In another aspect, a method for managing a portfolio of reinsurance products is provided. The method uses a computer system coupled to a database and in communication with an underwriting computer system. The database has data relating to reinsurance products stored therein. The data relates to at least one of premiums, commissions, insurance policies, reinsurance policies, contracts, policy limits, claims, and losses. The method includes analyzing data stored within the database using the computer system including segmenting the reinsurance products included within the portfolio into predefined risk categories including major lines of business, sublines, customer segments, regional segments, and agreement types, analyzing market trends for at least a segment of an insurance and reinsurance industry, and recommending a sales indicator for each risk category based on the portfolio analysis and the market trends analysis wherein the sales indicator indicates whether a reinsurer will increase, decrease, or maintain an amount of business currently being solicited from potential insureds for the corresponding risk category. The method also includes approving by the reinsurer the recommended sales indicator for each risk category, storing the approved sales indicators in the database, displaying the approved sales indicators for each risk category on the computer system, creating at the computer system a data file representing an approved sales indicator including data relating to the risk category corresponding to the approved sales indicator, exporting the data file from the computer system to the underwriting computer system, mapping the data file at the underwriting computer system, and utilizing the mapped data file to assign the approved sales indicator for the risk category to at least one insurance contract included within the underwriting computer system.

In another aspect, a network based system for managing a portfolio of insurance products is provided. The system includes a database for storing data relating to insurance products wherein the data relates to at least one of premiums, commissions, insurance policies, reinsurance policies, contracts, policy limits, claims, and losses, and a computer system configured to be coupled to the database. The computer system is further configured to store data in the database, analyze the data including segmenting the insurance products included within the portfolio into predefined risk categories, analyze market trends for at least a segment of an insurance industry, and prompt a user to recommend a sales indicator for each risk category based on the portfolio analysis and the market trends analysis wherein the sales indicator indicates whether an insurer will increase, decrease, or maintain an amount of business currently being solicited from potential insureds for the corresponding risk category.

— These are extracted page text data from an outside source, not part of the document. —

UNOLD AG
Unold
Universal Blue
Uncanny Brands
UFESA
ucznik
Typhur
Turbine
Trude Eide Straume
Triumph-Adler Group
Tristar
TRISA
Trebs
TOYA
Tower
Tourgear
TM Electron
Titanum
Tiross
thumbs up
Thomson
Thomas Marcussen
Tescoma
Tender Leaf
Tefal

In another aspect, a network based system for managing a portfolio of reinsurance products is provided. The system includes an underwriting computer system, a database, and a computer system configured to be coupled to the database and the underwriting computer system. The database stores data relating to reinsurance products wherein the data relates to at least one of premiums, commissions, insurance policies, reinsurance policies, contracts, policy limits, claims, and losses. The computer system is further configured to store data in the database, analyze the data including segmenting the reinsurance products included within the portfolio into predefined risk categories including major lines of business, sublines, customer segments, regional segments, and agreement types, and analyze market trends for at least a segment of an insurance and reinsurance industry. The computer system is also configured to prompt a user to recommend a sales indicator for each risk category based on the portfolio analysis and the market trends analysis wherein the sales indicator indicates whether a reinsurer will increase, decrease, or maintain an amount of business currently being solicited from potential insureds for the corresponding risk category, store the approved sales indicators in the database, display the approved sales indicators for each risk category, create a data file representing an approved sales indicator including data relating to the risk category corresponding to the approved sales indicator, and export the data file to the underwriting computer system for assigning the approved sales indicator for the risk category to at least one insurance contract included within the underwriting computer system.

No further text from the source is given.